Give Lightroom a Chance
October 10, 2006: In our last inteview, Scott Kelby said he really liked Adobe Lightroom. I would love a program that allows me to use and manipulate my raw files more quickly and easily, so I as very interested in what Scott had to say.
I just downloaded the beta, and am learning how to use the program. It’s not love at first sight - I find the program runs slowly on my 2.8 Ghz Pentium DualCore with 1 Gig of ram.
But there’s a lot to like here, and the workflow and program layout are pretty cool. Here’s what Adobe has to say about their latest version:
The Photoshop Lightroom beta is a new, exciting product built from the ground up for professional photographers. It is an efficient, powerful way to import, select, develop and showcase large volumes of digital images. It allows you to spend less time sorting and organizing images, so you have more time to actually shoot and perfect them. The Photoshop Lightroom beta program aims to get direct product feedback from the photography community, via the Adobe Labs web site, so that photographers will have an impact in what Adobe actually ships.
Since the beta is free, there’s no downside to downloading installing it if you’re interested in playing with a new toy. You can find it here, in both Mac and PC versions.
And we are going to try and get someone form Adobe on the show to tell us all about Lightroom. If you play with the program first, you might enjoy the interview more.





October 12th, 2006 at 12:11 am
“Since the beta is free, there’s no downside to downloading installing it if you’re interested in playing with a new toy”
Actually, there is a pretty big downside to it. Currently it is free but it won’t always be, and no one yet knows what the price is, so if you have all your files set up in Lightroom and have become tied to the workflow, when they announce the final release, if it is more expensive than you can afford or are willing to spend, you’re going to have to spend a lot of time re-creating your lightroom setups in another program.
I think it’s important that people are aware of that before they invest too much time with the software. By all means evaluate it, but remember it is only Beta and it will expire.
October 12th, 2006 at 1:04 am
Hey Thomas, I agree with you that it might not make sense to invest too much time with Lightroom as there is no pricing or even (I think) release date yet. That’s an excellent point.
But I also agree with me that there’s no particular downside to, as I put it, “playing with a new toy.” Give it a a half hour and see if what you think. It is cool technology, and I find the actual layout and program design very appealing.
Trying it out might also convince you to hold of on buying Aperature or another RAW viewing/editing program if you really love it.

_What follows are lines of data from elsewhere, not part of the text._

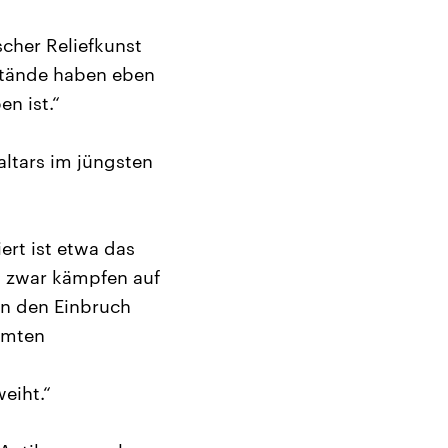
cher Reliefkunst
stände haben eben
en ist.“
ltars im jüngsten
ert ist etwa das
s; zwar kämpfen auf
en den Einbruch
rmten
eiht.“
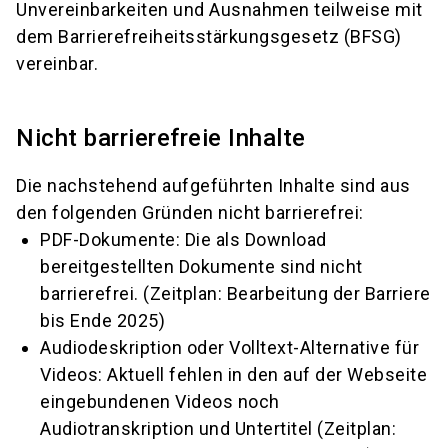
Unvereinbarkeiten und Ausnahmen teilweise mit
dem Barrierefreiheitsstärkungsgesetz (BFSG)
vereinbar.
Nicht barrierefreie Inhalte
Die nachstehend aufgeführten Inhalte sind aus
den folgenden Gründen nicht barrierefrei:
PDF-Dokumente: Die als Download
bereitgestellten Dokumente sind nicht
barrierefrei. (Zeitplan: Bearbeitung der Barriere
bis Ende 2025)
Audiodeskription oder Volltext-Alternative für
Videos: Aktuell fehlen in den auf der Webseite
eingebundenen Videos noch
Audiotranskription und Untertitel (Zeitplan:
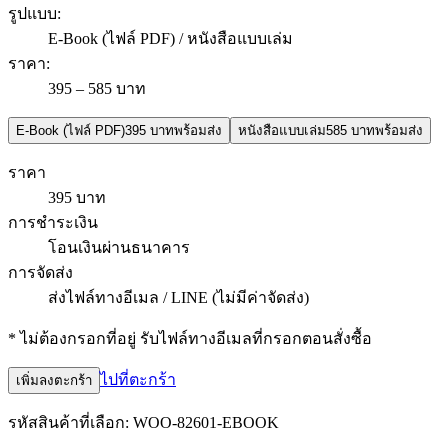
รูปแบบ
:
E-Book (ไฟล์ PDF) / หนังสือแบบเล่ม
ราคา
:
395 – 585 บาท
E-Book (ไฟล์ PDF)
395 บาท
พร้อมส่ง
หนังสือแบบเล่ม
585 บาท
พร้อมส่ง
ราคา
395 บาท
การชำระเงิน
โอนเงินผ่านธนาคาร
การจัดส่ง
ส่งไฟล์ทางอีเมล / LINE (ไม่มีค่าจัดส่ง)
* ไม่ต้องกรอกที่อยู่ รับไฟล์ทางอีเมลที่กรอกตอนสั่งซื้อ
ไปที่ตะกร้า
เพิ่มลงตะกร้า
รหัสสินค้าที่เลือก:
WOO-82601-EBOOK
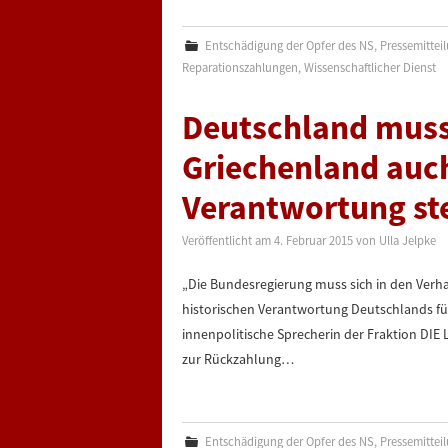
Entschädigung der Opfer des NS
,
Pressemittei
Reparationszahlungen
,
Wissenschaftlicher Dienst
Deutschland muss
Griechenland auch
Verantwortung st
Veröffentlicht am
4. Februar 2015
von
Ulla Jelpke
„Die Bundesregierung muss sich in den Verh
historischen Verantwortung Deutschlands für
innenpolitische Sprecherin der Fraktion DIE L
zur Rückzahlung…
Entschädigung der Opfer des NS
,
Pressemittei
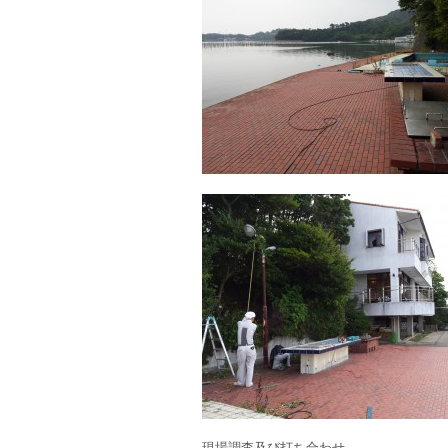
現場調査及び打ち合わせ。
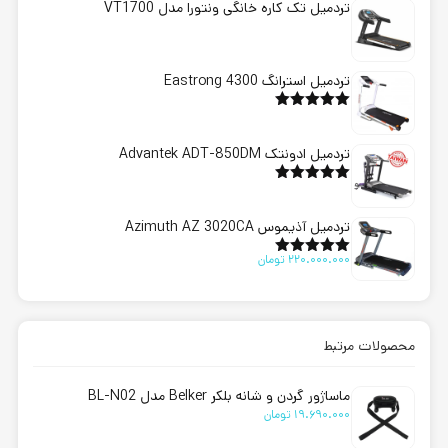
تردمیل تک کاره خانگی ونتورا مدل VT1700
تردمیل استرانگ Eastrong 4300
امتیاز
5.00
از 5
تردمیل ادونتک Advantek ADT-850DM
امتیاز
5.00
از 5
تردمیل آذیموس Azimuth AZ 3020CA
220.000.000
تومان
امتیاز
5.00
از 5
محصولات مرتبط
ماساژور گردن و شانه بلکر Belker مدل BL-N02
19.690.000
تومان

One downside you didn’t mention - and I know this is true of Windows machines, not so sure about Macs - is installing any program always seems to leave your system running slower and buggier - and that the uninstall program never gets all the gunk out. That’s a good reason not to be too wild and crazy with trying out software.
October 12th, 2006 at 4:59 am
I’ve been using Lightroom for 3 months now on a windows machine and I love it! The modules make sense, the output is great and the workflow is fast. The initial import is definitely time consuming (Centrino Duo 1.83 MHz 2GB Ram), but fast after that.
The print module is awesome once you understand it and it goes to the Epson driver directly and remembers previous settings (again the first setup takes time).
BW conversion is also great and flexible once you understand it.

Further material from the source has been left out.